Data and Python Related FAQs

Where do I get started?

Like most projects, our advice is to treat this like any agile project with a specified timeline but without specific requirements.

  1. Understand the scope of the problem: link

  1. Get the data: link

  1. Understand the cloud infrastructure provided: link

  1. Work on a simple solution

  1. Update on the current result/model and go over Item 4 until satisfied.

My AWS account / SageMaker doesn't have the tutorial notebooks.

You need to change your AWS region. In the upper right, it will show "Ohio." Click on the dropdown menu and change it to N. Virginia.

I am entering the Sagemaker for the first time, permission is denied.

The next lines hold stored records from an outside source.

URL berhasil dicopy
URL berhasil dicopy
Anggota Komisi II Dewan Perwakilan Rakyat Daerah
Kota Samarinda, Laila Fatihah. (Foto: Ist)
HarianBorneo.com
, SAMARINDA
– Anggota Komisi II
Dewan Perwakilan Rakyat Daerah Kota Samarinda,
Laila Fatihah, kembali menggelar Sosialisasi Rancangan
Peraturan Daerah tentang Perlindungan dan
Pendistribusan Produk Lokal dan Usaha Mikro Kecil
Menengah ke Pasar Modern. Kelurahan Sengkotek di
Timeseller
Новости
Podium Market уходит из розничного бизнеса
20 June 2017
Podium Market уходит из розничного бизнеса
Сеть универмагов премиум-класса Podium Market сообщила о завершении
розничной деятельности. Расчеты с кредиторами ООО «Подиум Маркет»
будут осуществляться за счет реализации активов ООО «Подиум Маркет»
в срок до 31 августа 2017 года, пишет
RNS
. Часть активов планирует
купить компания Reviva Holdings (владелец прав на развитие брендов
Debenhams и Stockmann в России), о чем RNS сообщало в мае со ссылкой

As of 04/12/21 - We have moved our access format to SSO. All participants should have received a guide to accessing your instances through this method.

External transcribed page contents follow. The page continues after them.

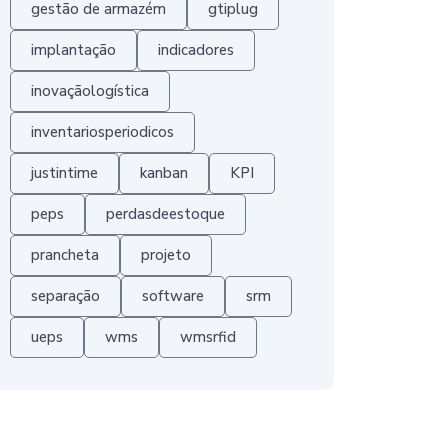
gestão de armazém
gtiplug
implantação
indicadores
inovaçãologística
inventariosperiodicos
justintime
kanban
KPI
peps
perdasdeestoque
prancheta
projeto
separação
software
srm
ueps
wms
wmsrfid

I am lost. What is the "Big Picture" here?

We understand that this competition is to solve a challenging problem because of its complexity and multi-disciplinary data environment. Compared to lithology or log prediction, this challenge requires more domain knowledge. Our mentors are ready to help with any of your questions.

The "Big Picture" is: using sparse well logs, interpreted horizons, and seismic amplitude data -> predict rock properties at seismic trace positions.

Results will be analyzed based on the performance of the model on testing wells that have been withheld.  You can access the data using the S3 bucket. Using this data, you will perform feature engineering, train ML models, and use it/them rock properties. You will be able to access the data using these annotated notebooks on our GitHub repo here.

Is it better to continue with the competition on my local computer or SageMaker?

SageMaker notebook is a hosted anaconda environment (it runs miniconda). It isn't super convenient to go back and forth between developing in SageMaker and developing on your local machine.

Can I download any of the competition data from AWS S3?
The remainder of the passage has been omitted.